Why replace a brand new battery now? You already paid for it so I would just use it. 2 or 3 years down the road, you can replace it with a LiFePO4 battery.


----------



## speedy2019 (Jan 29, 2019)

The original battery that came witth my cheap generator is still going strong 3yrs now and I havent use the gen what I bought it for yet and that is power outages, so battery only charges for about 20mins a month on exercise runs... I will prob replace it come winter time as It cant last much longer surely.


----------



## StormReady (Aug 21, 2021)

OrlyP said:


> Why replace a brand new battery now? You already paid for it so I would just use it. 2 or 3 years down the road, you can replace it with a LiFePO4 battery.

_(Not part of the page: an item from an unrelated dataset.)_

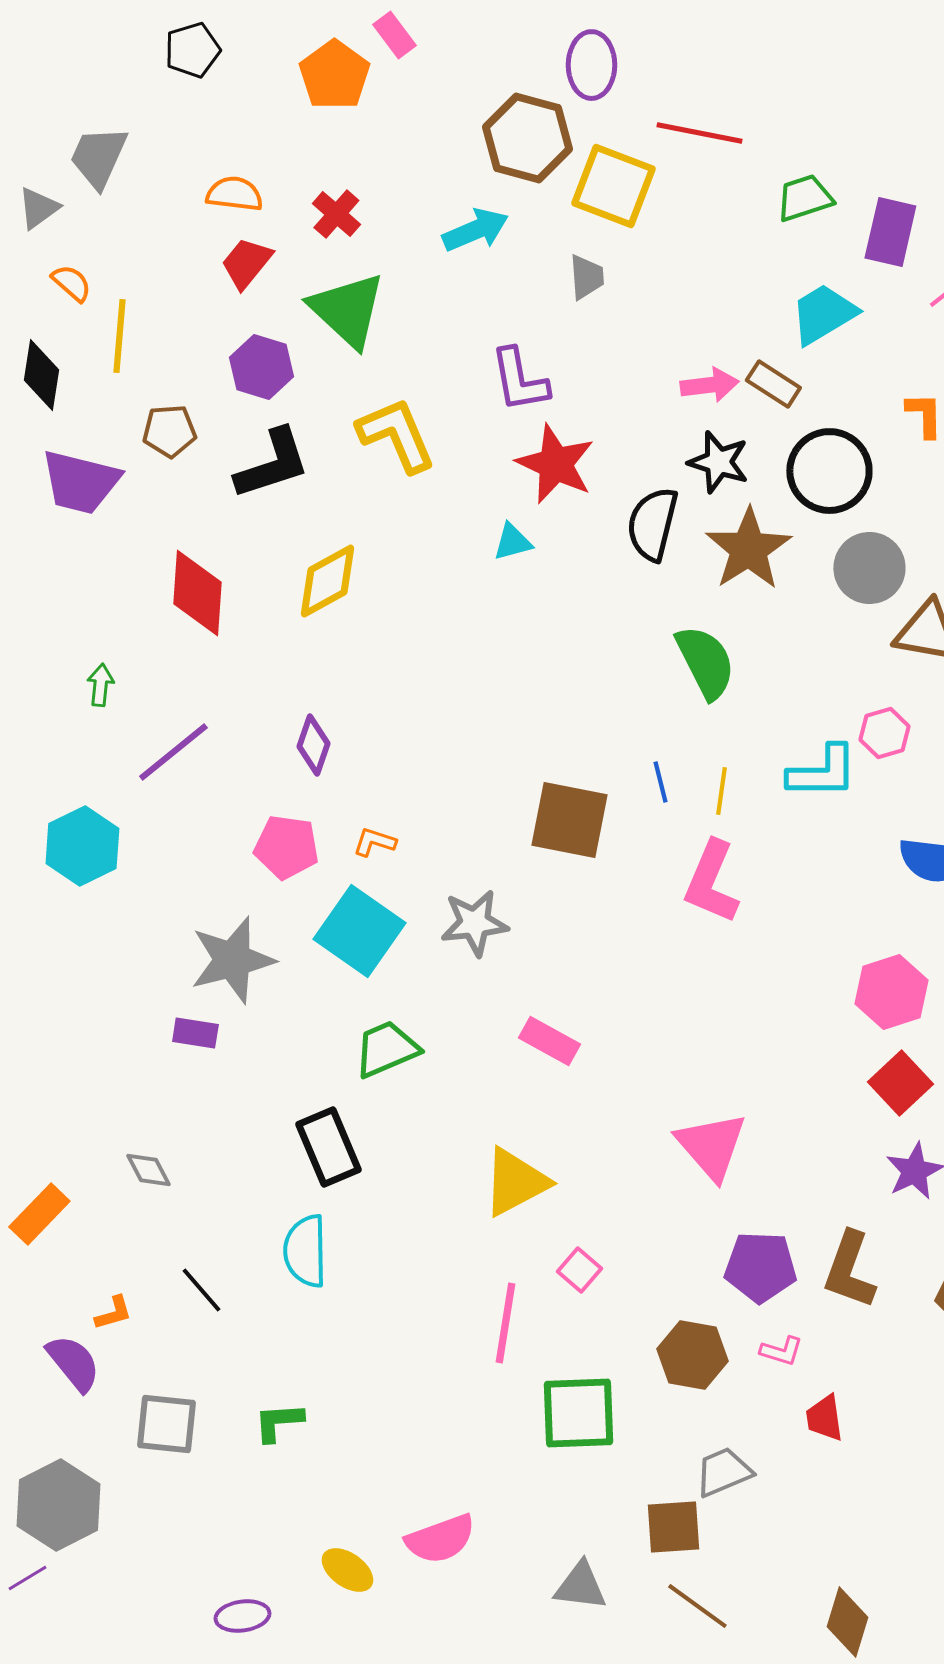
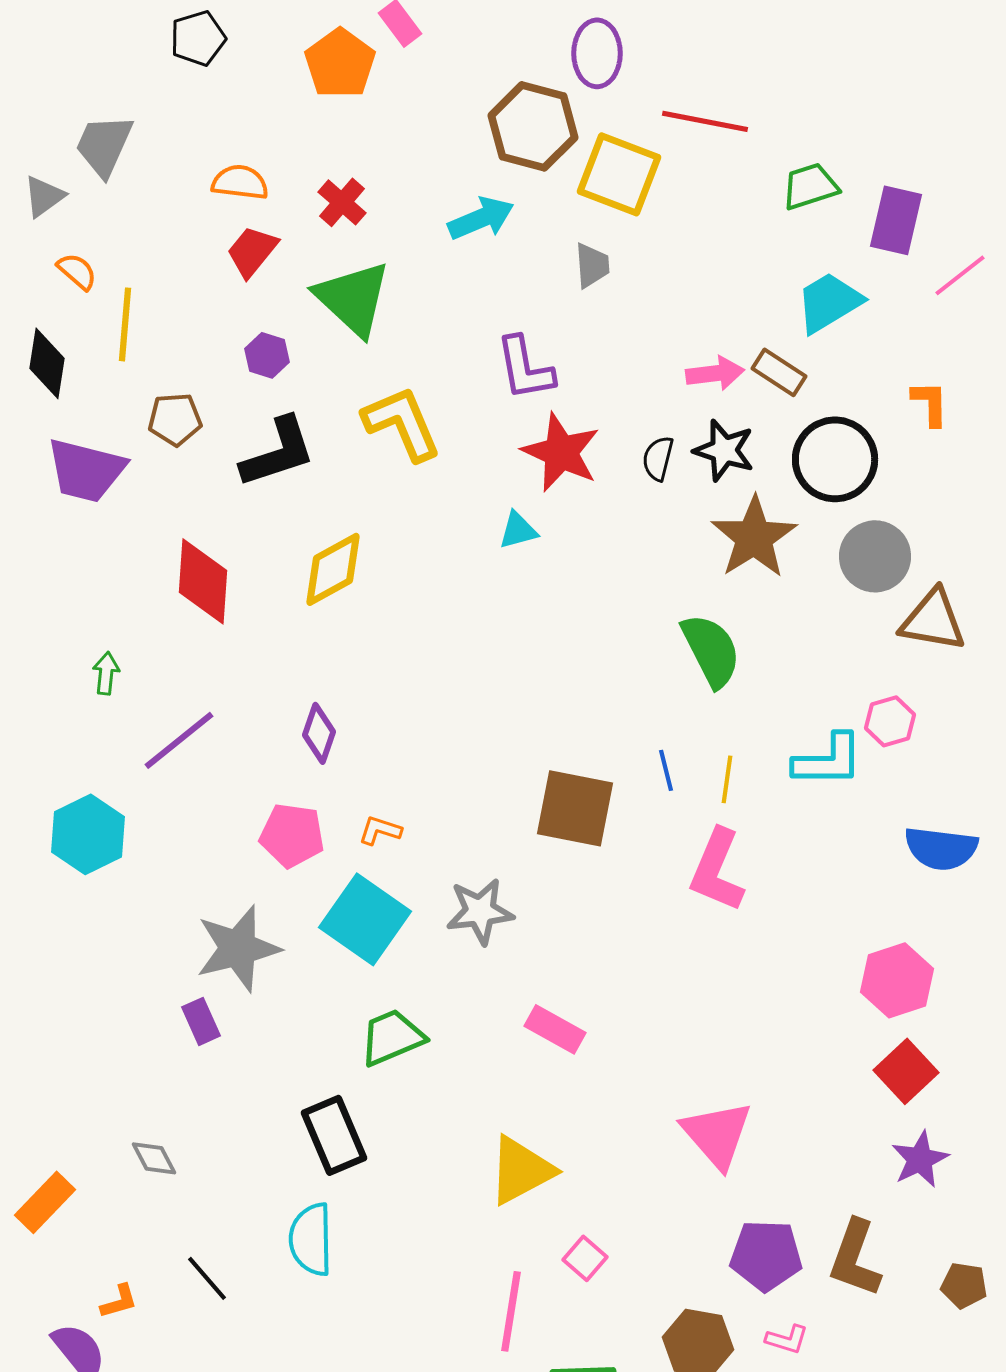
purple hexagon: (261, 367) -> (267, 355), size x0.7
black semicircle: (652, 524) -> (658, 458), moved, size x0.6
purple rectangle: (195, 1033) -> (201, 1021), turned 57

No intention of replacing battery until it goes bad. Don't think this inexpensive battery will make 2 years, and if so, wonderful; I'll keep using the same cheap battery. But was wondering if there is a better battery that would provide longer service life than 2 1/2 years with a Battery Minder on it plus being stored in attached garage. Maybe I should keep a spare on hand as this EU7000 is difficult to crank. Speaking of which, do you see a problem giving the dead battery a boost from a car battery while battery is in gen???


----------



## StormReady (Aug 21, 2021)

StormReady said:


> No intention of replacing battery until it goes bad. Don't think this inexpensive battery will make 2 years, and if so, wonderful; I'll keep using the same cheap battery. But was wondering if there is a better battery that would provide longer service life than 2 1/2 years with a Battery Minder on it plus being stored in attached garage. Maybe I should keep a spare on hand as this EU7000 is difficult to crank. Speaking of which, do you see a problem giving the dead battery a boost from a car battery while battery is in gen???


Correction: My new EU7000 has the same standard battery that was in my other EU7000 but wondering what's a good replacement. Go with a cheap battery like I did before or stay with a quality battery with questionable life. I sold the other gen with only a few months on battery so I can't provide its longevity. The 5 1/2 years isn't bad and I could accept that but it's not my experience. BTW, before installing battery and starting the gen, I always fully charge battery first, especially with car batteries. Always read that it's best to slow charge a battery and not to allow the charging system to charge a partially charged battery.


----------



## OrlyP (Oct 19, 2021)

StormReady said:


> Correction: My new EU7000 has the same standard battery that was in my other EU7000 but wondering what's a good replacement. Go with a cheap battery like I did before or stay with a quality battery with questionable life. I sold the other gen with only a few months on battery so I can't provide its longevity. The 5 1/2 years isn't bad and I could accept that but it's not my experience. BTW, before installing battery and starting the gen, I always fully charge battery first, especially with car batteries. Always read that it's best to slow charge a battery and not to allow the charging system to charge a partially charged battery.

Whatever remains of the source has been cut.